--- PROVIDED RECORDS Enclosed Below ---

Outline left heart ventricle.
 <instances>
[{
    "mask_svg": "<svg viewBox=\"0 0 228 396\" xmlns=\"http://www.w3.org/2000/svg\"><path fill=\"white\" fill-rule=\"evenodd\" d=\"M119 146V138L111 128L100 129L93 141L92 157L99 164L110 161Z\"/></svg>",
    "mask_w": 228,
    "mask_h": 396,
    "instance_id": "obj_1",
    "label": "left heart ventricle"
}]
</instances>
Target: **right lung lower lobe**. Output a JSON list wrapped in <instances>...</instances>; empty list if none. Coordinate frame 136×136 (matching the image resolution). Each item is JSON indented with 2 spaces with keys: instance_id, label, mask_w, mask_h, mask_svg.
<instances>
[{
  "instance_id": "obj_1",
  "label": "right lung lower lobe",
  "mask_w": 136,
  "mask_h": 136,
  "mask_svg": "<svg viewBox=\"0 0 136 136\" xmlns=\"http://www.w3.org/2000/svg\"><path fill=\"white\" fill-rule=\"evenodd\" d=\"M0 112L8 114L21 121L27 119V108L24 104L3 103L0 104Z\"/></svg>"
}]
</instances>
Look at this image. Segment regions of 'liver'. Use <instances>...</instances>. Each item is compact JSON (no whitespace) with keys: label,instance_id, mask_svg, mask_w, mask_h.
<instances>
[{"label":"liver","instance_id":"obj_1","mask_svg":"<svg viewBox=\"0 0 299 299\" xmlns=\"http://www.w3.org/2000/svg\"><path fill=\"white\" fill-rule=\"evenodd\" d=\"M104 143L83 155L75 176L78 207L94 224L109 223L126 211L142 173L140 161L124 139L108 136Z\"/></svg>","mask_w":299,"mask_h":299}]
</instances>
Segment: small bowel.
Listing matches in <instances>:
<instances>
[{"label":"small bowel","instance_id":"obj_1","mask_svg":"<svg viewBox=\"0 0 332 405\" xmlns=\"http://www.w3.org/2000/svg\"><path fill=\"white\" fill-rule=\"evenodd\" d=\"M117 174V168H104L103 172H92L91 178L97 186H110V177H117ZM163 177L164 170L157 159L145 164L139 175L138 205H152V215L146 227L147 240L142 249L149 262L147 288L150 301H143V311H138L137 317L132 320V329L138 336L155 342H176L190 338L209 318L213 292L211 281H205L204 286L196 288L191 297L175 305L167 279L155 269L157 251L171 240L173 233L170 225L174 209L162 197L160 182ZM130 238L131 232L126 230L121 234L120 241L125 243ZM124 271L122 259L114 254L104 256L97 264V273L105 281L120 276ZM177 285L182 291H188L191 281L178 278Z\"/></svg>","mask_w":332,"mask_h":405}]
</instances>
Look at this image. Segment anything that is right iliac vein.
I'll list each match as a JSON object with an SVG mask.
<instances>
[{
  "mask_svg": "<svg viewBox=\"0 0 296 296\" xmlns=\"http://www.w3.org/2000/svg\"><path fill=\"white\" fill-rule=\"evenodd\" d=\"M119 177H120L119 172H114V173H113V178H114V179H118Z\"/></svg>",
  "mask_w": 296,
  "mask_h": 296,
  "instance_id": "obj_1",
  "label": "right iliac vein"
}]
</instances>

--- End of Enclosed PROVIDED RECORDS ---

Take the entries above and return all of them exactly.

COMPLETED TASK:
Outline left heart ventricle.
 <instances>
[{
    "mask_svg": "<svg viewBox=\"0 0 228 396\" xmlns=\"http://www.w3.org/2000/svg\"><path fill=\"white\" fill-rule=\"evenodd\" d=\"M119 146V138L111 128L100 129L93 141L92 157L99 164L110 161Z\"/></svg>",
    "mask_w": 228,
    "mask_h": 396,
    "instance_id": "obj_1",
    "label": "left heart ventricle"
}]
</instances>
Target: **right lung lower lobe**. Output a JSON list wrapped in <instances>...</instances>; empty list if none. Coordinate frame 136×136 (matching the image resolution). Each item is JSON indented with 2 spaces with keys: instance_id, label, mask_w, mask_h, mask_svg.
<instances>
[{
  "instance_id": "obj_1",
  "label": "right lung lower lobe",
  "mask_w": 136,
  "mask_h": 136,
  "mask_svg": "<svg viewBox=\"0 0 136 136\" xmlns=\"http://www.w3.org/2000/svg\"><path fill=\"white\" fill-rule=\"evenodd\" d=\"M0 112L8 114L21 121L27 119V108L24 104L3 103L0 104Z\"/></svg>"
}]
</instances>
Look at this image. Segment regions of 'liver'. Use <instances>...</instances>. Each item is compact JSON (no whitespace) with keys: label,instance_id, mask_svg, mask_w, mask_h.
<instances>
[{"label":"liver","instance_id":"obj_1","mask_svg":"<svg viewBox=\"0 0 299 299\" xmlns=\"http://www.w3.org/2000/svg\"><path fill=\"white\" fill-rule=\"evenodd\" d=\"M104 143L83 155L75 176L78 207L94 224L109 223L126 211L142 173L140 161L124 139L108 136Z\"/></svg>","mask_w":299,"mask_h":299}]
</instances>
Segment: small bowel.
Listing matches in <instances>:
<instances>
[{"label":"small bowel","instance_id":"obj_1","mask_svg":"<svg viewBox=\"0 0 332 405\" xmlns=\"http://www.w3.org/2000/svg\"><path fill=\"white\" fill-rule=\"evenodd\" d=\"M117 174V168H104L103 172H92L91 178L97 186H110V177H117ZM163 177L164 170L157 159L145 164L139 175L138 205H152V215L146 227L147 240L142 249L149 262L147 288L150 301H143V311H138L137 317L132 320V329L138 336L155 342H176L190 338L209 318L213 292L211 281H205L204 286L196 288L191 297L175 305L167 279L155 269L157 251L171 240L173 233L170 225L174 209L162 197L160 182ZM130 238L131 232L126 230L121 234L120 241L125 243ZM124 271L122 259L114 254L104 256L97 264V273L105 281L120 276ZM177 285L182 291H188L191 281L178 278Z\"/></svg>","mask_w":332,"mask_h":405}]
</instances>
Look at this image. Segment anything that is right iliac vein.
I'll list each match as a JSON object with an SVG mask.
<instances>
[{
  "mask_svg": "<svg viewBox=\"0 0 296 296\" xmlns=\"http://www.w3.org/2000/svg\"><path fill=\"white\" fill-rule=\"evenodd\" d=\"M119 177H120L119 172H114V173H113V178H114V179H118Z\"/></svg>",
  "mask_w": 296,
  "mask_h": 296,
  "instance_id": "obj_1",
  "label": "right iliac vein"
}]
</instances>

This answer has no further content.